The important role of operations research in driving supply chain benefits was in full display at last month’s OPTIMUS 2012, ORTEC’s annual forum in Atlanta. Many of the company’s key clients were there, including Walmart, Coca-Cola, General Mills and Clorox. In the case of Coca-Cola, for example, the company has saved $500 million in 10 years through a variety of initiatives, including improved loading and routing of its 10,000 trucks (see “Coca-Cola Enterprises: Better Trucks, Happy Drivers, Lower Costs”). And in Walmart’s case, the company developed a hybrid solution for routing and load design, and expanded its network design to include its grocery unit, which resulted in a 69 percent improvement in its private fleet efficiency over its 2005 baseline.

But the case study that caught my attention the most was TNT Express, the winner of this year’s prestigious Franz Edelman Award, presented annually by the Institute for Operations Research and the Management Sciences (INFORMS).

– Logistics Viewpoints, Dec. 12, 2012

Benefits of combining data with empathy

Knowing how to optimize business processes and technology only takes companies so far.
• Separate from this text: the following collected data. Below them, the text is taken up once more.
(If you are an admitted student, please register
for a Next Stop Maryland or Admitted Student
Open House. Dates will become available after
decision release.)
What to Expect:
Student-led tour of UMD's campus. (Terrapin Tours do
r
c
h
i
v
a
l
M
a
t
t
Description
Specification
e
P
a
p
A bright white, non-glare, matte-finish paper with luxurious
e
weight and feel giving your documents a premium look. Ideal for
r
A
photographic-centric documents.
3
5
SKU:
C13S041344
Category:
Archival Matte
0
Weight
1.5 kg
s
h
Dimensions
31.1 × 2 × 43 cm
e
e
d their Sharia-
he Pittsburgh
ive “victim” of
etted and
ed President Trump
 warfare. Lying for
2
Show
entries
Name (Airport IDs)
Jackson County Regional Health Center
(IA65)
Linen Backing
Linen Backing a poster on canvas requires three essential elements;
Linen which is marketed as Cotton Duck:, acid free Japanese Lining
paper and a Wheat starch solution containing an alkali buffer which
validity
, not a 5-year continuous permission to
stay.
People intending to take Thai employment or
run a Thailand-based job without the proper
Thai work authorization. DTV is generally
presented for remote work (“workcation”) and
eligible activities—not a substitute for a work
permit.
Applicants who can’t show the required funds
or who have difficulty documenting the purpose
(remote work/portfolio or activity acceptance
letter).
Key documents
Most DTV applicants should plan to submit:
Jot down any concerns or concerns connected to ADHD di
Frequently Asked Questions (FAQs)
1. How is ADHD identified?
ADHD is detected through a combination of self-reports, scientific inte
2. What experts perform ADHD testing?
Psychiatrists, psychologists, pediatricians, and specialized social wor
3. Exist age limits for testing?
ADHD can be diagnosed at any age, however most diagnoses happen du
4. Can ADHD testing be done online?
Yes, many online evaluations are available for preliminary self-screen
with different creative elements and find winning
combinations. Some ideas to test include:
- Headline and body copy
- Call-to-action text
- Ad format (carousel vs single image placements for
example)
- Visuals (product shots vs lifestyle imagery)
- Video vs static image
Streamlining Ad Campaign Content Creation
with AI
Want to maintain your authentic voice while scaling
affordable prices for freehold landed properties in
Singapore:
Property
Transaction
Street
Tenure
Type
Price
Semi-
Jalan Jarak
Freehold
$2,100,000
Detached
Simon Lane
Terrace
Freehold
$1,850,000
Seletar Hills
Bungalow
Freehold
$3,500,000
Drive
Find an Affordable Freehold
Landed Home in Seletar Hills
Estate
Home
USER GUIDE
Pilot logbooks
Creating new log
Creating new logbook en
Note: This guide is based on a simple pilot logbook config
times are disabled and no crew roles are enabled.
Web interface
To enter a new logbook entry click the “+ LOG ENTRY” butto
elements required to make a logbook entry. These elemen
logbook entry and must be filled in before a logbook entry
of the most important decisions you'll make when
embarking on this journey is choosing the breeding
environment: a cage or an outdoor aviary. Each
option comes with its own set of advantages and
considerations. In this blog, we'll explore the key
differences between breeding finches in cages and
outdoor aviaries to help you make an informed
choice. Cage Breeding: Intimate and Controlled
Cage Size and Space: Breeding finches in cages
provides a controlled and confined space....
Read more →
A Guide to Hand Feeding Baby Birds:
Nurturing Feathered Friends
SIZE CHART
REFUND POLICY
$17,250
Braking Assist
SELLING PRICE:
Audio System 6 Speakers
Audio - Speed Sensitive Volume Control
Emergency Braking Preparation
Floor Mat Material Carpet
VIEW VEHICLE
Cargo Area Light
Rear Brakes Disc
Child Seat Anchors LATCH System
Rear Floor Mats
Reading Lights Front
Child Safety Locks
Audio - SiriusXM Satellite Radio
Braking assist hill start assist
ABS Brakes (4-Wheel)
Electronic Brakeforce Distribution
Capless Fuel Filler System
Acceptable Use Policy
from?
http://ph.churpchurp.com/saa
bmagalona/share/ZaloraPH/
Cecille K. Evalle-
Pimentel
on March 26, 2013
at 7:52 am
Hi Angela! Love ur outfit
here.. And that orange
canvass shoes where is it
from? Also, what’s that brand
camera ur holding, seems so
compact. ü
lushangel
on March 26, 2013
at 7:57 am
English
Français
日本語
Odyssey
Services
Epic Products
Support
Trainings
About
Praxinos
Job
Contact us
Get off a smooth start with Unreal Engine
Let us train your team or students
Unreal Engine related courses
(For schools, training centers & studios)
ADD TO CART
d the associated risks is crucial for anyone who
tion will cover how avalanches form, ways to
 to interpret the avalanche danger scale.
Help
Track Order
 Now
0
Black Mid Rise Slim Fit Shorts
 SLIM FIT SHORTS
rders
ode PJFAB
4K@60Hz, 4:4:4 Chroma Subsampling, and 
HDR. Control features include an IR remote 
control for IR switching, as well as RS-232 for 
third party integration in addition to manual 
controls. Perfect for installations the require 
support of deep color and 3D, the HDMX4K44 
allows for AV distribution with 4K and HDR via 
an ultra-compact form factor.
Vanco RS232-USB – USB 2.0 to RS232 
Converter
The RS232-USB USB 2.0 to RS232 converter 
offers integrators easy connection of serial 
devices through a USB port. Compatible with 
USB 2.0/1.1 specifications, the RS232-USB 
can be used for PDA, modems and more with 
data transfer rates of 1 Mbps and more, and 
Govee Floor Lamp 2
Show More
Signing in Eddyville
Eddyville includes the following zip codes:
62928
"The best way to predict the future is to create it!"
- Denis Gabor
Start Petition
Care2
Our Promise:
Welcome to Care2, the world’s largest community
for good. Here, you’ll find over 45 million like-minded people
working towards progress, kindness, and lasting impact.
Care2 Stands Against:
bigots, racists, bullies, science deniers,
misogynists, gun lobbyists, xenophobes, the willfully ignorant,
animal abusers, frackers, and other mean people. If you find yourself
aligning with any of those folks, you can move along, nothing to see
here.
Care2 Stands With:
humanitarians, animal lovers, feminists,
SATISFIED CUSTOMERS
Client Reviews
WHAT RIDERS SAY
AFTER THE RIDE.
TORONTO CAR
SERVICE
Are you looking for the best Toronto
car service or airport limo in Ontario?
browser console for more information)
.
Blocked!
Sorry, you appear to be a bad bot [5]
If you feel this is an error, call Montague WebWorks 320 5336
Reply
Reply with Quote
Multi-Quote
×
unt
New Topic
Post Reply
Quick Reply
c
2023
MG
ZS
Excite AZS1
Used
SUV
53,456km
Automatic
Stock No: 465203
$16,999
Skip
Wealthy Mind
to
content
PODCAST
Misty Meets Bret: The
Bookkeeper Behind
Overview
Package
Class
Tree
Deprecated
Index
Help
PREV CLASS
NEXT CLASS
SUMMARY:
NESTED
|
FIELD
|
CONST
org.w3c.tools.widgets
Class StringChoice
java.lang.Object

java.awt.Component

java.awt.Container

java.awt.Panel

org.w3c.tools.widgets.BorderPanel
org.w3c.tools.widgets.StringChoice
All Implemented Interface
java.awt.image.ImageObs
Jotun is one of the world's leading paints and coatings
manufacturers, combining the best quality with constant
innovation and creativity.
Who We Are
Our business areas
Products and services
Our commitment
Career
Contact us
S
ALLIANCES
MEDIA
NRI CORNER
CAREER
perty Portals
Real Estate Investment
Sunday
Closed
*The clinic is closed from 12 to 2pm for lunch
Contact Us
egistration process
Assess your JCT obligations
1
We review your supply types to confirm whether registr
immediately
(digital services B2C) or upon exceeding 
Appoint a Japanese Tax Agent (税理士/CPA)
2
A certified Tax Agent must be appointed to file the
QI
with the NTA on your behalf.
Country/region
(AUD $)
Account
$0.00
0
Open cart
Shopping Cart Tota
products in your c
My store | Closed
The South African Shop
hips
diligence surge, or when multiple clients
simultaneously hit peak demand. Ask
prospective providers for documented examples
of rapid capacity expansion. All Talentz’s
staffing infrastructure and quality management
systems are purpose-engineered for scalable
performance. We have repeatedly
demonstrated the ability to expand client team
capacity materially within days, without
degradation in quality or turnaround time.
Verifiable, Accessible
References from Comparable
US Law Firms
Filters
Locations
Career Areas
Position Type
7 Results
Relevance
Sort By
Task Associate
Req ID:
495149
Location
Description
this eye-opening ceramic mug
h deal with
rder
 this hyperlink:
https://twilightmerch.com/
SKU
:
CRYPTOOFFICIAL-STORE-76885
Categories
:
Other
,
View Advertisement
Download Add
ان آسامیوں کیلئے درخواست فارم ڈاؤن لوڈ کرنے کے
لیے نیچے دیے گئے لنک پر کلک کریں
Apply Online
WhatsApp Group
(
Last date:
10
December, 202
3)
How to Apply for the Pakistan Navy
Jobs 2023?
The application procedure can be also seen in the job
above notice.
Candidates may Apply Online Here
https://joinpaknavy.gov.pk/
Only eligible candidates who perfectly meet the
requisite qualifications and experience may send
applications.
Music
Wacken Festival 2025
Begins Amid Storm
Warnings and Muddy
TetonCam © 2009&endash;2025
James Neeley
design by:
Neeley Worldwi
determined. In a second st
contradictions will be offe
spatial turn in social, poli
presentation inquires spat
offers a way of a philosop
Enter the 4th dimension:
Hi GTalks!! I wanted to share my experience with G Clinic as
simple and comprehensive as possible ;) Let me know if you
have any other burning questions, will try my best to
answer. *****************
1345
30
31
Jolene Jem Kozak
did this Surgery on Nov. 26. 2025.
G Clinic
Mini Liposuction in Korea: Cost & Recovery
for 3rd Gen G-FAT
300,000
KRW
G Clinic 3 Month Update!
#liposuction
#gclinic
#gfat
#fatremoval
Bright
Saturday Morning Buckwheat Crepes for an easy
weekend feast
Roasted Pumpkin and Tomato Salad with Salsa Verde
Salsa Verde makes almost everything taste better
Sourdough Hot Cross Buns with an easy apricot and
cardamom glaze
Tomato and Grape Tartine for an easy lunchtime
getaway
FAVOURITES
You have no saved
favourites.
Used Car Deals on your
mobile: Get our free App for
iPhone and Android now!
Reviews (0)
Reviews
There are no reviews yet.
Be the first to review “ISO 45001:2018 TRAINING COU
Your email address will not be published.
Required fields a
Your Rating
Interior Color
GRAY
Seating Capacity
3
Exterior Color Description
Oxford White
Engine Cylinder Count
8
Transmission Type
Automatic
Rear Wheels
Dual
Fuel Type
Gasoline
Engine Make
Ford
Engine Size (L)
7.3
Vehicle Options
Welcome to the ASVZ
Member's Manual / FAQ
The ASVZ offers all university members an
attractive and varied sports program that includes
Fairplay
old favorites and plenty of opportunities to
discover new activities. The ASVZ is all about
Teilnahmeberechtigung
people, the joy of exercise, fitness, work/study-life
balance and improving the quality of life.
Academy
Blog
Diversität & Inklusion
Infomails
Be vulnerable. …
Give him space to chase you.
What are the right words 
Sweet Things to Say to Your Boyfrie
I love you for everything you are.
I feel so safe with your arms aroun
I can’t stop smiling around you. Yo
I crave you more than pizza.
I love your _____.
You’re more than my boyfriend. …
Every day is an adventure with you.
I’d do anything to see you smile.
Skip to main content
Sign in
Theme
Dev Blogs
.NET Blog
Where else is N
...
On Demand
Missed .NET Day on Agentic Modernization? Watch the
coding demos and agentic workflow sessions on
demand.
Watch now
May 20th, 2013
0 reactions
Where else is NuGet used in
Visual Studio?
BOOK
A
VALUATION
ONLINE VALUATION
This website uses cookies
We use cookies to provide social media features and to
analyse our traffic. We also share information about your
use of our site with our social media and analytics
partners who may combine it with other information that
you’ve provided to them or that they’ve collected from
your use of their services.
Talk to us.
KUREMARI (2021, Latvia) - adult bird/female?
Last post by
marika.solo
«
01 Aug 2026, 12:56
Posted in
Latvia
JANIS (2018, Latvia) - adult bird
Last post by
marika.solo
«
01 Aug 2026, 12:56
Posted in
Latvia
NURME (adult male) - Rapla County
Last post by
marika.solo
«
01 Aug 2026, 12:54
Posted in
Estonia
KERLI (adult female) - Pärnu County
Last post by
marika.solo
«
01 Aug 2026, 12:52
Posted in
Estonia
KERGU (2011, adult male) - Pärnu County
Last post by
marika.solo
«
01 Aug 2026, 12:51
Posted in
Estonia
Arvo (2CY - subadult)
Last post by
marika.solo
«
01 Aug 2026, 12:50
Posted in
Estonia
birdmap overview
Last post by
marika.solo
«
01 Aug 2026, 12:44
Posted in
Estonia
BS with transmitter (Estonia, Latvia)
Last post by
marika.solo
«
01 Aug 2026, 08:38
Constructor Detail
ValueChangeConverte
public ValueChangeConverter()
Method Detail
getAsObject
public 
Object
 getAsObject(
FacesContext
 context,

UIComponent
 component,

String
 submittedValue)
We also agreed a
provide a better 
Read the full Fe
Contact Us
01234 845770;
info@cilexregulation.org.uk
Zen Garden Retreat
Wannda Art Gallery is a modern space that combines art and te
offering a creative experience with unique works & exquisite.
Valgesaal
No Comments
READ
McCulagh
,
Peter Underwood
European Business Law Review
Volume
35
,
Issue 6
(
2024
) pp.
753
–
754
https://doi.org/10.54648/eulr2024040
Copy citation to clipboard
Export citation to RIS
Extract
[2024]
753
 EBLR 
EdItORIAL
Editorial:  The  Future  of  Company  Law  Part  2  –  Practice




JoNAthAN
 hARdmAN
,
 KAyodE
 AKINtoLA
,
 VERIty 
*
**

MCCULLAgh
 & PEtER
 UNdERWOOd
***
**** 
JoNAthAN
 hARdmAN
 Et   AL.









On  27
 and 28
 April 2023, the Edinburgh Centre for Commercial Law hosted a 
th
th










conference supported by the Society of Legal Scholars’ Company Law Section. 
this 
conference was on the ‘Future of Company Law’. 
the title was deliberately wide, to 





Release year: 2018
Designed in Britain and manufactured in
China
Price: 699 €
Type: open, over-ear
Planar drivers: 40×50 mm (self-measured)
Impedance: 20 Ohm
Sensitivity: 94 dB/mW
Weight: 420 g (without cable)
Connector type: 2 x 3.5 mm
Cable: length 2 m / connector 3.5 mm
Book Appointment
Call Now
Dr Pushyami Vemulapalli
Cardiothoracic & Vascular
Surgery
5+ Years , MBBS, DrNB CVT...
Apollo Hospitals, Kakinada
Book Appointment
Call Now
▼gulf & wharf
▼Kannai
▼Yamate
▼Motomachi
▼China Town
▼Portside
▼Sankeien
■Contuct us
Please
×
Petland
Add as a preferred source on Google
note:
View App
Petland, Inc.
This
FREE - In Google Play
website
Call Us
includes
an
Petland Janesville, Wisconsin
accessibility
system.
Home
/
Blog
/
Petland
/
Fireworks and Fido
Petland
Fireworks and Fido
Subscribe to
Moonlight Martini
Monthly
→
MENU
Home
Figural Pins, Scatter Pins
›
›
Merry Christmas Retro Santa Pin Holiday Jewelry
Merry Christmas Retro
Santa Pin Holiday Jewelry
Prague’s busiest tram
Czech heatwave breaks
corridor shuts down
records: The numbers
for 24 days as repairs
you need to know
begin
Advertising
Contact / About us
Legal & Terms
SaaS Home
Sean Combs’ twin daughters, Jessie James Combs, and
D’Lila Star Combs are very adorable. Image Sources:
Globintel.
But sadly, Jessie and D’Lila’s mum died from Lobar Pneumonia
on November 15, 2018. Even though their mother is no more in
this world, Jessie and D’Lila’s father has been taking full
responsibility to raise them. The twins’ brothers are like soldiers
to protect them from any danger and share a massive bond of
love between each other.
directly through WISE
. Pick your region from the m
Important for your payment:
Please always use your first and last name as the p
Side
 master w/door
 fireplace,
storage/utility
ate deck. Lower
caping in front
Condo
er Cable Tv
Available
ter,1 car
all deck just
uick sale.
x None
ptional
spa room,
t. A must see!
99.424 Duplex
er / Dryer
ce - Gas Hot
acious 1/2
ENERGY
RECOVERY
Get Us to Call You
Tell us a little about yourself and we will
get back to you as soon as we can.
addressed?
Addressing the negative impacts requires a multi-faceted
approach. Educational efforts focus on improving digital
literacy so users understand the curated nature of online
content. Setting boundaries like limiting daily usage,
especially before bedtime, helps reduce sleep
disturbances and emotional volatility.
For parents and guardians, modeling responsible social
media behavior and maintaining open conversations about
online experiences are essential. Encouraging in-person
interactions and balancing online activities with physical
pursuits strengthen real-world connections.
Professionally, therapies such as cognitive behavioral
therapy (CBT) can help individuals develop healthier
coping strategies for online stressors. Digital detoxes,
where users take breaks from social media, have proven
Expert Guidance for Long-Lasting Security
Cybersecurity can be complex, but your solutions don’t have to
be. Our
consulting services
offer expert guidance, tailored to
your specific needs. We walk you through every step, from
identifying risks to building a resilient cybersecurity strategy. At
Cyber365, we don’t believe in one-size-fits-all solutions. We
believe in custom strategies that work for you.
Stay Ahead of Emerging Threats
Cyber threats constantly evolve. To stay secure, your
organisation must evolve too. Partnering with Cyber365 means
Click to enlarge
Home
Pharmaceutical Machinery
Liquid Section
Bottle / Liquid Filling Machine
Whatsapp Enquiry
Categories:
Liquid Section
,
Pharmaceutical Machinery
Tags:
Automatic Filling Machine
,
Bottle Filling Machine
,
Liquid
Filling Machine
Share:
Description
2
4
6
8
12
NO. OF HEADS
Success in volatile environments requires learning how to apply data compassionately in response to new opportunities and risks.

– MIT Sloan Management Review, Fall 2012, by INFORMS editor Ritu Agarwal and Peter Weill

O.R. to fight homelessness

Abraham Lincoln long ago charged the nation with the duty to “care for him who shall have borne the battle, and for his widow and his orphan.” NPS operations research student Marine Corps Maj. David Coté has tried to do just that in his seven years of work as a volunteer with the Veteran’s Village of San Diego, a nonprofit organization dedicated to helping homeless veterans access the resources and assistance they need to get back on their feet.

Upon learning about data analysis and modeling in his O.R. curriculum at NPS, Coté found a way to apply his studies to the cause that had long been close to his heart. Come graduation in December, Coté’s master’s thesis research will have produced a tangible model for helping treatment providers identify homeless veterans most at risk for early exit from a treatment program.

– Defense Video, Nov.9, 2012

Predictive analytics gains in insurance industry

According to a recent survey, the use of predictive analytics is on the rise in the insurance industry.

Insurance providers are increasingly interested in data or analytics solutions to help manage producers and improve their performance, according to a recent survey.

Trilogy Insurance & Financial Services partnered with Insurance Networking News to survey more than 100 insurance industry professionals on the current state of predictive analytics in the insurance sector. According to the research findings, insurance providers have made investments in analytics tools over the year but are just beginning to realize the significance of technology to help manage provider performance.

The top three benefits of insurance companies’ current data and analytics solutions are customer segmentation, improving the competitive advantage of insurance carriers and retaining existing insurance customers.

– EWeek, Oct. 11, 2012

Six lies of big data

Our InformationWeek 2013 Big Data Survey shows that some companies are making progress. For example, most have built the required infrastructure and support various roles, in terms of primary data users; about one-third say they encourage wide access to information for business users. However, when it comes to data acquisition and use models, the wheels start to fall off. There are major gaps in data analysis, even for the most common types of information: transaction data, system logs, e-mail, CRM, Web analytics.

Worse, fewer than 10 percent of the respondents to our survey say that ideas for promising new data points are primarily driven by a collaborative or cross-functional team within their companies.